The ashes of a World War One veteran have reached a place of honor after spending 36 years in storage at a Cedar Falls funeral home. James Perrine died in 1974, at the age of 88, but no one claimed the urn that held his ashes. Friday afternoon, a motorcycle escort left a West Des Moines funeral home with that urn and made its way to the Iowa Veterans Cemetery near Van Meter.
Perrine had been an Army Captain during World War One. During World War Two he advised the Navy on submarine detection. He went on to a renowned career in physics, lecturing at dozens of universities in North America and even wrote the handbook on how to use a sliderule. Perrine was a University of Northern Iowa professor when he retired.
Seventy-year-old Paul Jones of Montezuma was one of Perrine’s students and he was at the Veterans Cemetery Friday to pay his final respects. “He was an excellent person, told some interesting stories about Bell Labs and all the interesting things he had done,” Jones says.

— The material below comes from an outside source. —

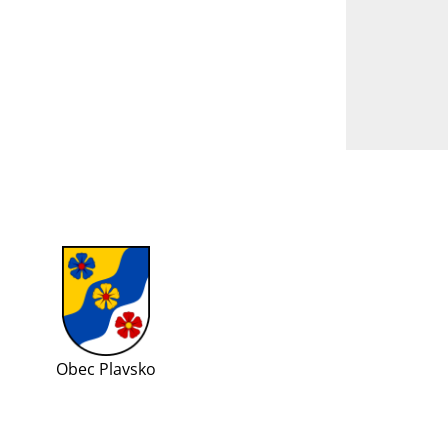
Obec Plavsko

Perrine helped establish trans-Atlantic telephone service when he worked for Bell. His former student was saddened to hear the professor’s remains had been in limbo for nearly four decades, inside an urn which was inside a plain cardboard box — in storage in a Cedar Falls funeral home.
“It never should have happened,” Jones says. The professor’s remains are now properly buried beside a headstone that bears his name. The veterans group “Missing in America” is contacting mortuaries across the country, searching for the cremated remains of veterans who’ve gone unclaimed, so those veterans can have a proper burial.
Bill Lauchlan, the group’s coordinator in Iowa, attended the funeral. “We’re trying to bring them all home, bring them all to their final rest and there’s hundreds, if not thousands, still out there and they’re crying to us and that’s what I’m trying to do — answer that cry,” Laughlan says. “They’ve been sitting on shelves all over the country for years and we can’t do that to our brothers and our sisters.”
Laughlin’s group is lobbying for new laws which would stipulate a funeral home may store the ashes of a veteran for a year, but once that 12-month period has elapsed a veterans group would be contacted to arrange for a burial. The American flag used for Captain Perrine’s funeral is being flown at the entrance of cemetery where he was laid to rest.
Perrine is the 500 veteran to be buried at the Iowa Veterans Cemetery.